How to translate pytorch training and validation loss tensorboard curves

ranaban · August 21, 2022, 1:47pm

I can not understand the x-axis values. I have used batch_size = 32 and 6153, 769 samples for training and validation respectively. Below is the training curve. The plotting is done using tensorboard.
train_loss

Please tell me how to understand the plot. Thank you!

ptrblck · August 21, 2022, 5:44pm

The x-axis is most likely representing the iterations or epochs while the y-axis would represent the corresponding loss value for the training and validation datasets. Since no axis labels are used, I’m speculating, but based on your description and the plot it looks like a standard way to visualize losses.

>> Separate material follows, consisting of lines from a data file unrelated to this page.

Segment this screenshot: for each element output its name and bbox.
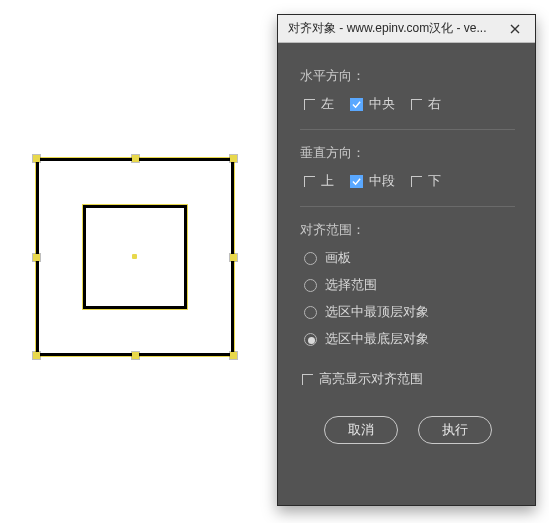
scope-option-label: 选择范围 — [325, 276, 377, 294]
align-middle-label: 中段 — [369, 172, 395, 190]
align-top-label: 上 — [321, 172, 334, 190]
scope-option-bottommost[interactable]: 选区中最底层对象 — [304, 330, 515, 348]
checkbox-outline-icon — [302, 374, 313, 385]
radio-icon — [304, 252, 317, 265]
scope-option-topmost[interactable]: 选区中最顶层对象 — [304, 303, 515, 321]
align-bottom-label: 下 — [428, 172, 441, 190]
selection-handle[interactable] — [230, 254, 237, 261]
checkbox-icon — [350, 175, 363, 188]
selection-handle[interactable] — [132, 155, 139, 162]
selection-center — [132, 254, 137, 259]
checkbox-icon — [350, 98, 363, 111]
cancel-button[interactable]: 取消 — [324, 416, 398, 444]
selection-handle[interactable] — [230, 352, 237, 359]
align-center-label: 中央 — [369, 95, 395, 113]
align-top-checkbox[interactable]: 上 — [304, 172, 334, 190]
scope-option-artboard[interactable]: 画板 — [304, 249, 515, 267]
vertical-options: 上 中段 下 — [300, 172, 515, 190]
selection-handle[interactable] — [230, 155, 237, 162]
scope-option-label: 选区中最底层对象 — [325, 330, 429, 348]
selection-handle[interactable] — [132, 352, 139, 359]
align-right-checkbox[interactable]: 右 — [411, 95, 441, 113]
highlight-row: 高亮显示对齐范围 — [300, 370, 515, 388]
align-dialog: 对齐对象 - www.epinv.com汉化 - ve... 水平方向： 左 中… — [277, 14, 536, 506]
highlight-label: 高亮显示对齐范围 — [319, 370, 423, 388]
align-bottom-checkbox[interactable]: 下 — [411, 172, 441, 190]
selection-handle[interactable] — [33, 155, 40, 162]
dialog-content: 水平方向： 左 中央 右 垂直方向： 上 — [278, 43, 535, 460]
scope-option-label: 选区中最顶层对象 — [325, 303, 429, 321]
checkbox-outline-icon — [411, 99, 422, 110]
align-left-checkbox[interactable]: 左 — [304, 95, 334, 113]
horizontal-label: 水平方向： — [300, 67, 515, 85]
close-icon[interactable] — [501, 21, 529, 37]
dialog-titlebar[interactable]: 对齐对象 - www.epinv.com汉化 - ve... — [278, 15, 535, 43]
align-center-checkbox[interactable]: 中央 — [350, 95, 395, 113]
scope-option-selection[interactable]: 选择范围 — [304, 276, 515, 294]
radio-icon — [304, 306, 317, 319]
checkbox-outline-icon — [304, 99, 315, 110]
vertical-label: 垂直方向： — [300, 144, 515, 162]
checkbox-outline-icon — [411, 176, 422, 187]
align-right-label: 右 — [428, 95, 441, 113]
highlight-checkbox[interactable]: 高亮显示对齐范围 — [302, 370, 423, 388]
divider — [300, 206, 515, 207]
horizontal-options: 左 中央 右 — [300, 95, 515, 113]
selection-handle[interactable] — [33, 352, 40, 359]
align-left-label: 左 — [321, 95, 334, 113]
checkbox-outline-icon — [304, 176, 315, 187]
dialog-buttons: 取消 执行 — [300, 416, 515, 444]
radio-icon — [304, 279, 317, 292]
scope-label: 对齐范围： — [300, 221, 515, 239]
apply-button[interactable]: 执行 — [418, 416, 492, 444]
scope-radiogroup: 画板 选择范围 选区中最顶层对象 选区中最底层对象 — [300, 249, 515, 348]
align-middle-checkbox[interactable]: 中段 — [350, 172, 395, 190]
radio-icon — [304, 333, 317, 346]
dialog-title: 对齐对象 - www.epinv.com汉化 - ve... — [288, 20, 501, 37]
canvas-selection — [28, 150, 243, 365]
selection-handle[interactable] — [33, 254, 40, 261]
divider — [300, 129, 515, 130]
scope-option-label: 画板 — [325, 249, 351, 267]
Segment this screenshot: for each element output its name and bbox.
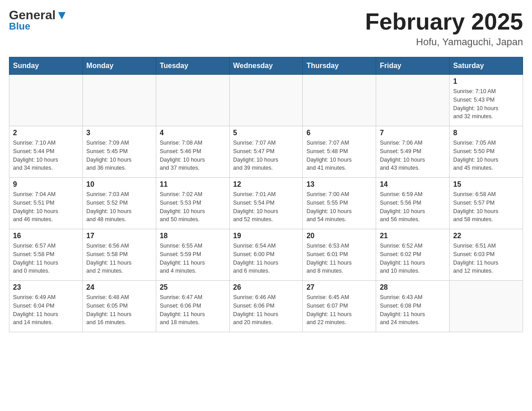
day-number: 22 [453,232,519,240]
day-info: Sunrise: 6:52 AM Sunset: 6:02 PM Dayligh… [380,242,446,275]
day-info: Sunrise: 7:10 AM Sunset: 5:43 PM Dayligh… [453,87,519,121]
col-sunday: Sunday [9,57,83,75]
day-number: 15 [453,180,519,188]
month-year-title: February 2025 [365,9,523,34]
day-number: 26 [233,283,299,291]
week-row-0: 1Sunrise: 7:10 AM Sunset: 5:43 PM Daylig… [9,75,523,126]
calendar-cell: 25Sunrise: 6:47 AM Sunset: 6:06 PM Dayli… [156,281,229,332]
calendar-cell: 15Sunrise: 6:58 AM Sunset: 5:57 PM Dayli… [450,178,523,229]
day-number: 28 [380,283,446,291]
calendar-cell: 28Sunrise: 6:43 AM Sunset: 6:08 PM Dayli… [376,281,450,332]
col-saturday: Saturday [450,57,523,75]
calendar-cell: 27Sunrise: 6:45 AM Sunset: 6:07 PM Dayli… [303,281,376,332]
week-row-3: 16Sunrise: 6:57 AM Sunset: 5:58 PM Dayli… [9,229,523,281]
day-info: Sunrise: 7:10 AM Sunset: 5:44 PM Dayligh… [13,139,79,172]
day-info: Sunrise: 6:49 AM Sunset: 6:04 PM Dayligh… [13,293,79,327]
calendar-cell: 18Sunrise: 6:55 AM Sunset: 5:59 PM Dayli… [156,229,229,281]
day-info: Sunrise: 6:53 AM Sunset: 6:01 PM Dayligh… [306,242,372,275]
calendar-table: Sunday Monday Tuesday Wednesday Thursday… [9,57,523,332]
day-number: 4 [160,129,226,137]
day-number: 21 [380,232,446,240]
day-number: 19 [233,232,299,240]
day-info: Sunrise: 6:55 AM Sunset: 5:59 PM Dayligh… [160,242,226,275]
location-subtitle: Hofu, Yamaguchi, Japan [365,36,523,48]
col-monday: Monday [82,57,156,75]
calendar-header-row: Sunday Monday Tuesday Wednesday Thursday… [9,57,523,75]
calendar-cell: 13Sunrise: 7:00 AM Sunset: 5:55 PM Dayli… [303,178,376,229]
logo-arrow-icon: ▼ [56,8,68,22]
calendar-cell: 19Sunrise: 6:54 AM Sunset: 6:00 PM Dayli… [229,229,303,281]
day-number: 3 [86,129,152,137]
calendar-cell: 21Sunrise: 6:52 AM Sunset: 6:02 PM Dayli… [376,229,450,281]
day-info: Sunrise: 7:09 AM Sunset: 5:45 PM Dayligh… [86,139,152,172]
day-number: 17 [86,232,152,240]
calendar-cell: 1Sunrise: 7:10 AM Sunset: 5:43 PM Daylig… [450,75,523,126]
day-info: Sunrise: 7:03 AM Sunset: 5:52 PM Dayligh… [86,190,152,224]
week-row-2: 9Sunrise: 7:04 AM Sunset: 5:51 PM Daylig… [9,178,523,229]
calendar-cell [82,75,156,126]
col-wednesday: Wednesday [229,57,303,75]
day-info: Sunrise: 7:01 AM Sunset: 5:54 PM Dayligh… [233,190,299,224]
logo-general-text: General▼ [9,9,68,21]
day-info: Sunrise: 6:45 AM Sunset: 6:07 PM Dayligh… [306,293,372,327]
day-info: Sunrise: 6:54 AM Sunset: 6:00 PM Dayligh… [233,242,299,275]
calendar-cell [303,75,376,126]
col-friday: Friday [376,57,450,75]
calendar-cell: 24Sunrise: 6:48 AM Sunset: 6:05 PM Dayli… [82,281,156,332]
day-info: Sunrise: 6:59 AM Sunset: 5:56 PM Dayligh… [380,190,446,224]
day-number: 10 [86,180,152,188]
day-info: Sunrise: 7:07 AM Sunset: 5:48 PM Dayligh… [306,139,372,172]
day-info: Sunrise: 7:00 AM Sunset: 5:55 PM Dayligh… [306,190,372,224]
calendar-cell: 6Sunrise: 7:07 AM Sunset: 5:48 PM Daylig… [303,126,376,178]
col-tuesday: Tuesday [156,57,229,75]
col-thursday: Thursday [303,57,376,75]
logo-blue-text: Blue [9,21,30,32]
calendar-cell [229,75,303,126]
week-row-1: 2Sunrise: 7:10 AM Sunset: 5:44 PM Daylig… [9,126,523,178]
title-block: February 2025 Hofu, Yamaguchi, Japan [365,9,523,48]
calendar-cell: 12Sunrise: 7:01 AM Sunset: 5:54 PM Dayli… [229,178,303,229]
day-number: 8 [453,129,519,137]
calendar-cell: 20Sunrise: 6:53 AM Sunset: 6:01 PM Dayli… [303,229,376,281]
day-info: Sunrise: 7:02 AM Sunset: 5:53 PM Dayligh… [160,190,226,224]
day-number: 2 [13,129,79,137]
day-info: Sunrise: 6:58 AM Sunset: 5:57 PM Dayligh… [453,190,519,224]
calendar-cell: 9Sunrise: 7:04 AM Sunset: 5:51 PM Daylig… [9,178,83,229]
calendar-cell: 3Sunrise: 7:09 AM Sunset: 5:45 PM Daylig… [82,126,156,178]
day-number: 25 [160,283,226,291]
day-info: Sunrise: 6:47 AM Sunset: 6:06 PM Dayligh… [160,293,226,327]
calendar-cell: 7Sunrise: 7:06 AM Sunset: 5:49 PM Daylig… [376,126,450,178]
day-info: Sunrise: 6:46 AM Sunset: 6:06 PM Dayligh… [233,293,299,327]
day-number: 14 [380,180,446,188]
calendar-cell: 23Sunrise: 6:49 AM Sunset: 6:04 PM Dayli… [9,281,83,332]
day-number: 27 [306,283,372,291]
calendar-cell: 11Sunrise: 7:02 AM Sunset: 5:53 PM Dayli… [156,178,229,229]
calendar-cell [9,75,83,126]
calendar-cell: 10Sunrise: 7:03 AM Sunset: 5:52 PM Dayli… [82,178,156,229]
day-number: 11 [160,180,226,188]
day-info: Sunrise: 6:51 AM Sunset: 6:03 PM Dayligh… [453,242,519,275]
day-number: 13 [306,180,372,188]
day-number: 23 [13,283,79,291]
day-info: Sunrise: 6:57 AM Sunset: 5:58 PM Dayligh… [13,242,79,275]
calendar-cell: 26Sunrise: 6:46 AM Sunset: 6:06 PM Dayli… [229,281,303,332]
calendar-cell: 16Sunrise: 6:57 AM Sunset: 5:58 PM Dayli… [9,229,83,281]
day-info: Sunrise: 7:06 AM Sunset: 5:49 PM Dayligh… [380,139,446,172]
day-number: 16 [13,232,79,240]
page-header: General▼ Blue February 2025 Hofu, Yamagu… [9,9,523,48]
calendar-cell [156,75,229,126]
day-info: Sunrise: 6:48 AM Sunset: 6:05 PM Dayligh… [86,293,152,327]
day-info: Sunrise: 7:08 AM Sunset: 5:46 PM Dayligh… [160,139,226,172]
day-number: 20 [306,232,372,240]
day-info: Sunrise: 7:04 AM Sunset: 5:51 PM Dayligh… [13,190,79,224]
calendar-cell [376,75,450,126]
day-number: 18 [160,232,226,240]
day-number: 5 [233,129,299,137]
day-info: Sunrise: 7:07 AM Sunset: 5:47 PM Dayligh… [233,139,299,172]
day-number: 9 [13,180,79,188]
day-number: 6 [306,129,372,137]
calendar-cell: 17Sunrise: 6:56 AM Sunset: 5:58 PM Dayli… [82,229,156,281]
calendar-cell: 8Sunrise: 7:05 AM Sunset: 5:50 PM Daylig… [450,126,523,178]
day-number: 12 [233,180,299,188]
calendar-cell [450,281,523,332]
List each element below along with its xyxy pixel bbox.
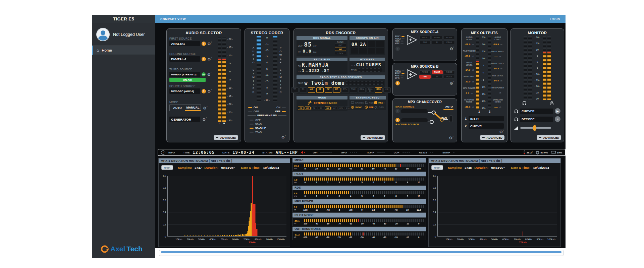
- group-slot: 0A: [351, 41, 358, 47]
- volume-knob[interactable]: [533, 125, 536, 131]
- pty-section: PTYN-PTY PTY CULTURES PTYN: [350, 58, 385, 74]
- pi-value: 3232: [309, 68, 320, 73]
- rest-indicator: iREST: [374, 101, 385, 104]
- list-button[interactable]: ≡: [555, 116, 560, 122]
- mode-badges: PSRTTPTADSAFRT1PS1: [298, 107, 346, 110]
- tcpip-label: TCPIP: [366, 151, 374, 154]
- ram-indicator: 19%: [551, 151, 562, 154]
- temperature-indicator: 36.2°: [523, 150, 533, 154]
- duration-value: 00:11'27": [491, 166, 505, 170]
- volume-icon: [514, 126, 518, 130]
- reset-button[interactable]: reset: [161, 165, 173, 170]
- deviation-meter: 79.4kHz 0102030405060708090100: [292, 162, 426, 172]
- preemphasis-50us[interactable]: 50uS: [250, 123, 289, 126]
- backup-source-label: BACKUP SOURCE: [395, 123, 428, 126]
- gear-icon[interactable]: [202, 117, 207, 122]
- sidebar-item-home[interactable]: ⌂ Home: [92, 46, 155, 55]
- mpx1-histogram-panel: MPX-1 DEVIATION HISTOGRAM ( REF: +6.0 dB…: [158, 158, 290, 247]
- marker-label: 75kHz: [519, 241, 527, 244]
- gpi-dots: [320, 152, 332, 153]
- meter-label-r: R: [223, 122, 225, 125]
- service-badge: TMC: [350, 87, 357, 93]
- reset-button[interactable]: reset: [431, 165, 443, 170]
- power-limiter-meter: [273, 36, 277, 102]
- decode-field[interactable]: DECODE: [520, 117, 553, 122]
- panel-title: MPX CHANGEOVER: [393, 100, 457, 104]
- username: Not Logged User: [113, 32, 145, 37]
- output-metric-label: RDS LEVEL: [463, 75, 476, 78]
- login-button[interactable]: LOGIN: [550, 17, 560, 21]
- main-source-display: [401, 109, 428, 113]
- mpx1-meters-title: MPX-1: [292, 158, 426, 162]
- y-axis-labels: 1.00.80.60.40.20: [429, 175, 436, 238]
- gear-icon[interactable]: [207, 89, 212, 93]
- user-row: Not Logged User: [92, 23, 155, 46]
- service-badge: TP: [291, 87, 299, 93]
- gpo-dots: [350, 152, 357, 153]
- advanced-button[interactable]: ADVANCED: [361, 135, 385, 140]
- aux2-label: AUX2: [395, 38, 400, 40]
- mpx2-chart: 10kHz20kHz30kHz40kHz50kHz60kHz70kHz80kHz…: [437, 176, 557, 237]
- output-metric-value: -08.6: [465, 43, 470, 46]
- duration-value: 00:11'26": [221, 166, 235, 170]
- second-source-field[interactable]: DIGITAL-1: [169, 56, 200, 62]
- mpx-badge: PILOT: [432, 70, 443, 74]
- advanced-button[interactable]: ADVANCED: [480, 135, 504, 140]
- compact-view-button[interactable]: COMPACT VIEW: [160, 17, 186, 21]
- generator-button[interactable]: GENERATOR: [169, 117, 200, 122]
- gear-icon[interactable]: [449, 81, 454, 85]
- samba-indicator: SAMBA: [351, 101, 364, 104]
- mode-auto-button[interactable]: AUTO: [170, 105, 185, 111]
- output-metric-value: -94.5: [493, 67, 499, 70]
- audio-limiter-switch[interactable]: ON OFF: [248, 106, 259, 113]
- gear-icon[interactable]: [281, 135, 286, 139]
- datetime-value: 19/08/2024: [533, 166, 549, 170]
- fourth-source-field[interactable]: MPX-DEC (AUX-1): [169, 88, 200, 94]
- output-metric-label: PILOT LEVEL: [463, 62, 476, 66]
- gear-icon[interactable]: [449, 47, 454, 51]
- gear-icon[interactable]: [207, 42, 212, 46]
- preemphasis-75us[interactable]: 75uS: [250, 131, 289, 134]
- gear-icon[interactable]: [203, 106, 208, 110]
- advanced-button[interactable]: ADVANCED: [537, 135, 561, 140]
- gear-icon[interactable]: [499, 130, 504, 134]
- mode-manual-button[interactable]: MANUAL: [185, 105, 201, 111]
- output2-field[interactable]: CHOVR: [469, 123, 504, 129]
- ps-section: PS-DS-PI-DI PS R.MARYJA DS 1 PI 3232 DI …: [297, 58, 347, 74]
- chover-field[interactable]: CHOVER: [520, 109, 553, 114]
- group-slot: [376, 48, 384, 54]
- gear-icon[interactable]: [207, 72, 212, 77]
- gpi-label: GPI: [313, 151, 318, 154]
- play-button[interactable]: ▶: [555, 108, 560, 114]
- audio-limiter-meter: [257, 36, 261, 102]
- advanced-button[interactable]: ADVANCED: [214, 135, 238, 140]
- mpx2-histogram-title: MPX-2 DEVIATION HISTOGRAM ( REF: +6.0 dB…: [429, 158, 560, 163]
- changeover-switch[interactable]: AUTO MAN: [428, 105, 454, 126]
- snmp-label: SNMP: [442, 151, 450, 154]
- advanced-icon: [539, 137, 542, 139]
- power-limiter-switch[interactable]: ON OFF: [275, 106, 286, 113]
- output1-field[interactable]: INT-R: [469, 116, 504, 121]
- volume-slider[interactable]: [520, 127, 551, 129]
- third-source-field[interactable]: MMEDIA (STREAM-2): [169, 72, 200, 77]
- info-icon[interactable]: i: [161, 150, 165, 155]
- output-metric-value: ----: [494, 91, 498, 94]
- output1-meter: [476, 36, 479, 109]
- gear-icon[interactable]: [449, 136, 453, 140]
- preemphasis-title: PREEMPHASIS: [256, 114, 278, 117]
- third-source-label: THIRD SOURCE: [169, 68, 216, 71]
- audio-selector-panel: AUDIO SELECTOR FIRST SOURCE ANALOG ! SEC…: [166, 28, 241, 142]
- cpu-icon: [536, 151, 539, 154]
- x-axis-labels: 10kHz20kHz30kHz40kHz50kHz60kHz70kHz80kHz…: [449, 238, 551, 241]
- output-metric-value: -94.4: [493, 79, 499, 82]
- panel-title: MPX SOURCE-A: [393, 30, 457, 34]
- output-metric-value: -58.2: [465, 55, 470, 58]
- rds-encoder-panel: RDS ENCODER RDS SIGNAL LEV 85 mV PH 0.0: [293, 28, 388, 142]
- mode-badge: TP: [311, 107, 317, 110]
- first-source-field[interactable]: ANALOG: [169, 41, 200, 46]
- preemphasis-50us-hf[interactable]: 50uS HF: [250, 127, 289, 130]
- preemphasis-off[interactable]: OFF: [250, 119, 289, 122]
- service-badge: CT: [316, 87, 324, 93]
- snmp-dots: [453, 152, 454, 153]
- gear-icon[interactable]: [207, 57, 212, 61]
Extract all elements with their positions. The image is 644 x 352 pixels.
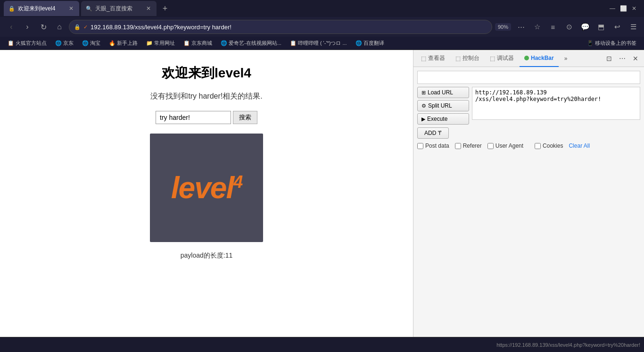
tab-baidu[interactable]: 🔍 天眼_百度搜索 ✕ — [81, 1, 157, 16]
devtools-close-button[interactable]: ✕ — [630, 53, 641, 64]
referer-checkbox[interactable] — [455, 143, 461, 149]
bookmark-jd[interactable]: 🌐 京东 — [51, 39, 77, 48]
level-logo-box: level4 — [150, 134, 263, 242]
mobile-icon: 📱 — [587, 40, 594, 46]
status-url: https://192.168.89.139/xss/level4.php?ke… — [496, 342, 640, 348]
bookmark-common[interactable]: 📁 常用网址 — [142, 39, 179, 48]
load-url-label: Load URL — [428, 89, 453, 96]
bookmark-taobao[interactable]: 🌐 淘宝 — [78, 39, 104, 48]
main-area: 欢迎来到level4 没有找到和try harder!相关的结果. 搜索 lev… — [0, 50, 644, 337]
taskbar: https://192.168.89.139/xss/level4.php?ke… — [0, 337, 644, 352]
bookmark-label-2: 京东 — [63, 40, 74, 47]
nav-actions: 90% ⋯ ☆ ≡ ⊙ 💬 ⬒ ↩ ☰ — [495, 21, 639, 33]
inspector-label: 查看器 — [428, 54, 445, 62]
menu-button[interactable]: ☰ — [627, 21, 639, 33]
referer-checkbox-label[interactable]: Referer — [455, 142, 482, 149]
bookmark-jdmall[interactable]: 📋 京东商城 — [180, 39, 216, 48]
bookmark-icon-9: 🌐 — [355, 40, 362, 46]
bookmark-label-8: 哔哩哔哩 ( '-'*)つロ ... — [298, 40, 347, 47]
new-tab-button[interactable]: + — [158, 2, 172, 15]
tab-level4[interactable]: 🔒 欢迎来到level4 ✕ — [4, 1, 79, 16]
clear-all-button[interactable]: Clear All — [569, 142, 590, 149]
devtools-menu-button[interactable]: ⋯ — [617, 53, 628, 64]
back-button[interactable]: ‹ — [5, 20, 18, 34]
hackbar-label: HackBar — [531, 55, 554, 61]
search-result-text: 没有找到和try harder!相关的结果. — [150, 92, 262, 101]
bookmark-newuser[interactable]: 🔥 新手上路 — [105, 39, 141, 48]
nav-bar: ‹ › ↻ ⌂ 🔒 ✓ 192.168.89.139/xss/level4.ph… — [0, 17, 644, 37]
chat-button[interactable]: 💬 — [579, 21, 591, 33]
tab-console[interactable]: ⬚ 控制台 — [451, 52, 484, 65]
level-logo: level4 — [171, 170, 242, 205]
execute-label: Execute — [427, 116, 447, 122]
hackbar-top-input-row — [417, 71, 640, 84]
console-label: 控制台 — [462, 54, 479, 62]
tab-hackbar[interactable]: HackBar — [520, 50, 559, 67]
window-controls: — ⬜ ✕ — [610, 5, 640, 12]
zoom-level[interactable]: 90% — [495, 23, 511, 31]
user-agent-checkbox-label[interactable]: User Agent — [487, 142, 523, 149]
execute-button[interactable]: ▶ Execute — [417, 113, 469, 125]
load-url-icon: ⊞ — [421, 90, 426, 96]
hackbar-top-input[interactable] — [417, 71, 640, 84]
page-content: 欢迎来到level4 没有找到和try harder!相关的结果. 搜索 lev… — [0, 50, 413, 337]
forward-button[interactable]: › — [21, 20, 34, 34]
mobile-bookmarks-button[interactable]: 📱 移动设备上的书签 — [583, 39, 640, 48]
bookmark-baidu-translate[interactable]: 🌐 百度翻译 — [352, 39, 388, 48]
user-agent-checkbox[interactable] — [487, 143, 494, 149]
search-button[interactable]: 搜索 — [233, 111, 257, 124]
bookmarks-right: 📱 移动设备上的书签 — [583, 39, 640, 48]
bookmark-icon-2: 🌐 — [55, 40, 62, 46]
tab-close-1[interactable]: ✕ — [68, 4, 74, 13]
bookmark-icon-3: 🌐 — [82, 40, 89, 46]
bookmark-foxofficial[interactable]: 📋 火狐官方站点 — [4, 39, 50, 48]
bookmark-icon-7: 🌐 — [221, 40, 227, 46]
cookies-checkbox[interactable] — [535, 143, 541, 149]
refresh-button[interactable]: ↻ — [37, 20, 50, 34]
minimize-button[interactable]: — — [610, 5, 615, 12]
search-input[interactable] — [156, 111, 231, 124]
home-button[interactable]: ⌂ — [53, 20, 66, 34]
tab-inspector[interactable]: ⬚ 查看器 — [416, 52, 450, 65]
address-bar[interactable]: 🔒 ✓ 192.168.89.139/xss/level4.php?keywor… — [69, 20, 492, 34]
hackbar-left-buttons: ⊞ Load URL ⚙ Split URL ▶ Execute — [417, 87, 469, 125]
reader-view-button[interactable]: ≡ — [547, 21, 559, 33]
add-button[interactable]: ADD 'f' — [417, 127, 449, 139]
inspector-icon: ⬚ — [421, 55, 426, 62]
bookmark-iqiyi[interactable]: 🌐 爱奇艺-在线视频网站... — [217, 39, 285, 48]
hackbar-content: ⊞ Load URL ⚙ Split URL ▶ Execute http://… — [413, 67, 644, 337]
maximize-button[interactable]: ⬜ — [620, 5, 627, 12]
dock-button[interactable]: ⊡ — [603, 53, 615, 64]
tab-label-2: 天眼_百度搜索 — [95, 5, 142, 13]
page-title: 欢迎来到level4 — [162, 64, 251, 82]
console-icon: ⬚ — [455, 55, 461, 62]
tab-favicon-1: 🔒 — [8, 5, 15, 12]
screenshot-button[interactable]: ⬒ — [595, 21, 607, 33]
history-back-button[interactable]: ↩ — [611, 21, 623, 33]
post-data-checkbox[interactable] — [417, 143, 423, 149]
split-url-label: Split URL — [428, 102, 452, 109]
cookies-label: Cookies — [543, 142, 563, 149]
hackbar-checkboxes: Post data Referer User Agent Cookies — [417, 142, 640, 150]
cookies-checkbox-label[interactable]: Cookies — [535, 142, 563, 149]
tab-close-2[interactable]: ✕ — [145, 4, 152, 13]
title-bar: 🔒 欢迎来到level4 ✕ 🔍 天眼_百度搜索 ✕ + — ⬜ ✕ — [0, 0, 644, 17]
more-options-button[interactable]: ⋯ — [515, 21, 527, 33]
hackbar-buttons-row: ⊞ Load URL ⚙ Split URL ▶ Execute http://… — [417, 87, 640, 125]
hackbar-url-textarea[interactable]: http://192.168.89.139 /xss/level4.php?ke… — [472, 87, 640, 120]
bookmark-icon-5: 📁 — [146, 40, 153, 46]
bookmark-label-4: 新手上路 — [117, 40, 138, 47]
post-data-label: Post data — [425, 142, 449, 149]
tab-debugger[interactable]: ⬚ 调试器 — [485, 52, 519, 65]
bookmark-bilibili[interactable]: 📋 哔哩哔哩 ( '-'*)つロ ... — [286, 39, 351, 48]
tab-favicon-2: 🔍 — [86, 5, 92, 12]
bookmark-label-7: 爱奇艺-在线视频网站... — [229, 40, 281, 47]
sync-button[interactable]: ⊙ — [563, 21, 575, 33]
split-url-button[interactable]: ⚙ Split URL — [417, 100, 469, 111]
load-url-button[interactable]: ⊞ Load URL — [417, 87, 469, 98]
bookmark-button[interactable]: ☆ — [531, 21, 543, 33]
post-data-checkbox-label[interactable]: Post data — [417, 142, 449, 149]
close-window-button[interactable]: ✕ — [632, 5, 636, 12]
more-tabs-button[interactable]: » — [560, 52, 572, 65]
bookmark-label-6: 京东商城 — [191, 40, 212, 47]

The loss value should generally correspond to the performance metric of your model (and you have to make sure it does). E.g. if you are working on a multi-class classification, you should see that the loss and accuracy show an inverse relation: the lower the loss, the higher the accuracy (this is not a perfect representation as the model “confidence” in its predictions will also change the loss, but not necessarily the accuracy etc.).

Besides that you can also check the loss curves to see if your model still continues to train, if it’s overfitting (lage gap between the training and validation losses), how stable the overall training is, if a learning rate scheduler does its job, if the training is stuck etc.

ranaban · August 23, 2022, 12:03pm

Thank you @ptrblck!
Yes, Y-axis is showing loss values.
I have used 10 epochs and was expecting to see the epochs in the X-axis like 0, 1, 2, …, 9. But it is showing 0, 200, 400, …, 1800, 2000. Which made me confused. I still couldn’t figure out, why those large values are there?

ptrblck · August 23, 2022, 4:41pm

Maybe you are plotting the number of iterations on the x-axis and not the epochs?
Could you check where the actual plot call is used and which arrays are passed to it?

ranaban · August 24, 2022, 8:15am

I wrote the below code to get the plot
logger = TensorBoardLogger(‘model_logs’, name = ‘My-model’)

trainer = pl.Trainer(logger = logger, checkpoint_callback = checkpoint_callback, max_epochs = 10,
gpus = 1, progress_bar_refresh_rate = 20)

%load_ext tensorboard
%tensorboard --logdir ./model_logs

Should I check the log files also?